Transcribed page contents
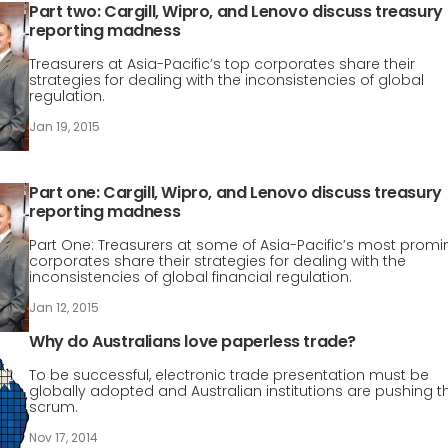
Part two: Cargill, Wipro, and Lenovo discuss treasury
reporting madness
Treasurers at Asia-Pacific’s top corporates share their
strategies for dealing with the inconsistencies of global
regulation.
Jan 19, 2015
Part one: Cargill, Wipro, and Lenovo discuss treasury
reporting madness
Part One: Treasurers at some of Asia-Pacific’s most promi
corporates share their strategies for dealing with the
inconsistencies of global financial regulation.
Jan 12, 2015
Why do Australians love paperless trade?
To be successful, electronic trade presentation must be
globally adopted and Australian institutions are pushing t
scrum.
Nov 17, 2014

BRIEF: Your answer should consist only of the count of lines in the data that contain "treasury".

TASK ANSWER: 2